Every extraction request flows through eight stages. Stages are statically composed — the compiler monomorphizes each variant into a unique concrete type with zero virtual-call overhead.

  ┌─────────────────────────────────────────────────────────────────────┐
  │                        Input: TokenStream                          │
  └───────────────────────────────┬─────────────────────────────────────┘
                                  │
                                  ▼
  ┌─────────────────────────────────────────────────────────────────────┐
  │  Stage 0 · PREPROCESS                                              │
  │  Trait: Preprocessor                                               │
  │  Default: NoopPreprocessor (zero-sized, compiled away)             │
  │  Mutates TokenStream in place                                      │
  │  Ownership: &mut TokenStream (borrowed, mutated)                   │
  └───────────────────────────────┬─────────────────────────────────────┘
                                  │
                                  ▼
  ┌─────────────────────────────────────────────────────────────────────┐
  │  Stage 1 · CANDIDATES                                              │
  │  Trait: CandidateSelector                                          │
  │  Impls: WordNodeSelector │ PhraseCandidateSelector                 │
  │         │ SentenceCandidateSelector                                │
  │  Input:  TokenStreamRef<'_> (borrowed)                             │
  │  Output: CandidateSet (owned)                                      │
  └───────────────────────────────┬─────────────────────────────────────┘
                                  │
                                  ▼
  ┌─────────────────────────────────────────────────────────────────────┐
  │  Stage 2 · GRAPH                                                   │
  │  Trait: GraphBuilder                                               │
  │  Impls: WindowGraphBuilder │ TopicGraphBuilder<C>                  │
  │         │ CandidateGraphBuilder<C> │ SentenceGraphBuilder          │
  │  Input:  TokenStreamRef<'_>, CandidateSetRef<'_> (borrowed)       │
  │  Output: Graph (owned, CSR format)                                 │
  │  Note: TopicGraphBuilder embeds a Clusterer (e.g.
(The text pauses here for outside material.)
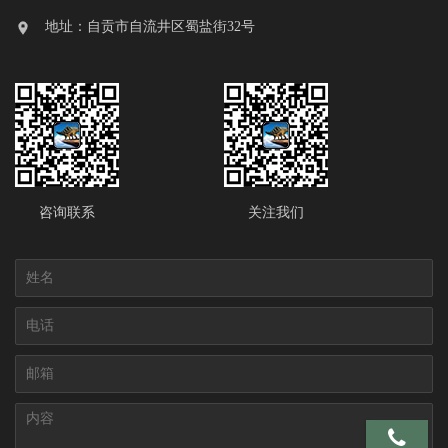
地址：自贡市自流井区蜀盐街32号
咨询联系
关注我们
JaccardHAC)     │
  └───────────────────────────────┬─────────────────────────────────────┘
                                  │
                                  ▼
  ┌─────────────────────────────────────────────────────────────────────┐
  │  Stage 2a · GRAPH TRANSFORM (optional)                             │
  │  Trait: GraphTransform                                             │
  │  Default: NoopGraphTransform (zero-sized, compiled away)           │
  │  Impls: IntraTopicEdgeRemover │ AlphaBoostWeighter                 │
  │         │ MultipartiteTransform (combined)                         │
  │  Ownership: &mut Graph (borrowed, mutated in place)                │
  └───────────────────────────────┬─────────────────────────────────────┘
                                  │
                                  ▼
  ┌─────────────────────────────────────────────────────────────────────┐
  │  Stage 3a · TELEPORT                                               │
  │  Trait: TeleportBuilder                                            │
  │  Default: UniformTeleportBuilder → returns None (standard PR)      │
  │  Impls: PositionTeleportBuilder │ FocusTermsTeleportBuilder        │
  │         │ TopicWeightsTeleportBuilder                              │
  │  Input:  TokenStreamRef<'_>, CandidateSetRef<'_> (borrowed)       │
  │  Output: Option<TeleportVector> (owned)                            │
  │  Contract: returned vector MUST sum to 1.0                         │
  └───────────────────────────────┬─────────────────────────────────────┘
                                  │
                                  ▼
  ┌─────────────────────────────────────────────────────────────────────┐
  │  Stage 3 · RANK                                                    │
  │  Trait: Ranker                                                     │
  │  Impl: PageRankRanker                                              │
  │  Delegates to: StandardPageRank (if teleport = None)               │
  │                PersonalizedPageRank (if teleport = Some)           │
  │  Input:  &Graph, Option<&TeleportVector> (borrowed)                │
  │  Output: RankOutput (owned — scores + convergence metadata)        │
  │  Algorithm: Power iteration with damping, dangling-node handling   │
  └───────────────────────────────┬─────────────────────────────────────┘
                                  │
                                  ▼
  ┌─────────────────────────────────────────────────────────────────────┐
  │  Stage 4 · PHRASES                                                 │
  │  Trait: PhraseBuilder                                              │
  │  Impls: ChunkPhraseBuilder │ TopicRepresentativeBuilder            │
  │         │ MultipartitePhraseBuilder │ SentencePhraseBuilder        │
  │  Input:  all prior artifacts (borrowed)                            │
  │  Output: PhraseSet (owned)                                         │
  └───────────────────────────────┬─────────────────────────────────────┘
                                  │
                                  ▼
  ┌─────────────────────────────────────────────────────────────────────┐
  │  Stage 5 · FORMAT                                                  │
  │  Trait: ResultFormatter                                            │
  │  Impls: StandardResultFormatter │ SentenceFormatter                │
  │  Input:  &PhraseSet, &RankOutput, optional DebugPayload (borrowed) │
  │  Output: FormattedResult (owned — final public result)             │
  │  Responsibilities: sort, assign ranks, apply top_n, attach meta    │
  └───────────────────────────────┬─────────────────────────────────────┘
                                  │
                                  ▼
                         FormattedResult

Artifact Definitions¶

Each stage boundary has a well-defined artifact type. The ownership discipline keeps the hot path allocation-light: stages borrow whenever possible and only produce owned output when the data is new.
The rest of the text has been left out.